● **DIRECTIONS**: Could you output every record again, exactly as given?

Collected data:
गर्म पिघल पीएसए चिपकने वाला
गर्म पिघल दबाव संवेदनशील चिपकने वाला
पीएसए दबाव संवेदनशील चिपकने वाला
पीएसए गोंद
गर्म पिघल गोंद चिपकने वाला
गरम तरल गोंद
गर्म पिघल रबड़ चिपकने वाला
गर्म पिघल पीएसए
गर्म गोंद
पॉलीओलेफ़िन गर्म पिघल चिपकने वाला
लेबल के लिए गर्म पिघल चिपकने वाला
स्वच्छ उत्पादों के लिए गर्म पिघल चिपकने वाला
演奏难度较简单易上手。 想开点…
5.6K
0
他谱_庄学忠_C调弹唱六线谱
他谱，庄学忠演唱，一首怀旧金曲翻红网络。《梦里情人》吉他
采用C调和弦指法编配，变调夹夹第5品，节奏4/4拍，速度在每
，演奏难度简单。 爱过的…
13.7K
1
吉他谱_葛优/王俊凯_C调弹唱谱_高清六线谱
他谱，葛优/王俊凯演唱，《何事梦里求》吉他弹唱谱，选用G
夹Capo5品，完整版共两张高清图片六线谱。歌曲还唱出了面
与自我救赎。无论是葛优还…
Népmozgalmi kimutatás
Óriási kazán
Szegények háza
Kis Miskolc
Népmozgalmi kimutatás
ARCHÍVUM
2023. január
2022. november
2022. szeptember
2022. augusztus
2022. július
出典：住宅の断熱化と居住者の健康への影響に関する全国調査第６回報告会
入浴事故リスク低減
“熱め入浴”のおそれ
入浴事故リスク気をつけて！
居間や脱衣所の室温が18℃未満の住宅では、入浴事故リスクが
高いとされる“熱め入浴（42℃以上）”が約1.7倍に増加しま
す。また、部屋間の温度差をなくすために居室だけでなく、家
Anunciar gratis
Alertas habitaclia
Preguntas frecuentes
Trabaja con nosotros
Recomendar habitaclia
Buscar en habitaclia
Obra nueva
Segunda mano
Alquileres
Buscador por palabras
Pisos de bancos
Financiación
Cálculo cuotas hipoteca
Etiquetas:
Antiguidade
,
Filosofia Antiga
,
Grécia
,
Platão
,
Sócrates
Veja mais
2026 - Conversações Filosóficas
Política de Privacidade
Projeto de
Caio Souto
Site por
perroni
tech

● **SOLUTION FOR THIS PROBLEM**:
गर्म पिघल पीएसए चिपकने वाला
गर्म पिघल दबाव संवेदनशील चिपकने वाला
पीएसए दबाव संवेदनशील चिपकने वाला
पीएसए गोंद
गर्म पिघल गोंद चिपकने वाला
गरम तरल गोंद
गर्म पिघल रबड़ चिपकने वाला
गर्म पिघल पीएसए
गर्म गोंद
पॉलीओलेफ़िन गर्म पिघल चिपकने वाला
लेबल के लिए गर्म पिघल चिपकने वाला
स्वच्छ उत्पादों के लिए गर्म पिघल चिपकने वाला
演奏难度较简单易上手。 想开点…
5.6K
0
他谱_庄学忠_C调弹唱六线谱
他谱，庄学忠演唱，一首怀旧金曲翻红网络。《梦里情人》吉他
采用C调和弦指法编配，变调夹夹第5品，节奏4/4拍，速度在每
，演奏难度简单。 爱过的…
13.7K
1
吉他谱_葛优/王俊凯_C调弹唱谱_高清六线谱
他谱，葛优/王俊凯演唱，《何事梦里求》吉他弹唱谱，选用G
夹Capo5品，完整版共两张高清图片六线谱。歌曲还唱出了面
与自我救赎。无论是葛优还…
Népmozgalmi kimutatás
Óriási kazán
Szegények háza
Kis Miskolc
Népmozgalmi kimutatás
ARCHÍVUM
2023. január
2022. november
2022. szeptember
2022. augusztus
2022. július
出典：住宅の断熱化と居住者の健康への影響に関する全国調査第６回報告会
入浴事故リスク低減
“熱め入浴”のおそれ
入浴事故リスク気をつけて！
居間や脱衣所の室温が18℃未満の住宅では、入浴事故リスクが
高いとされる“熱め入浴（42℃以上）”が約1.7倍に増加しま
す。また、部屋間の温度差をなくすために居室だけでなく、家
Anunciar gratis
Alertas habitaclia
Preguntas frecuentes
Trabaja con nosotros
Recomendar habitaclia
Buscar en habitaclia
Obra nueva
Segunda mano
Alquileres
Buscador por palabras
Pisos de bancos
Financiación
Cálculo cuotas hipoteca
Etiquetas:
Antiguidade
,
Filosofia Antiga
,
Grécia
,
Platão
,
Sócrates
Veja mais
2026 - Conversações Filosóficas
Política de Privacidade
Projeto de
Caio Souto
Site por
perroni
tech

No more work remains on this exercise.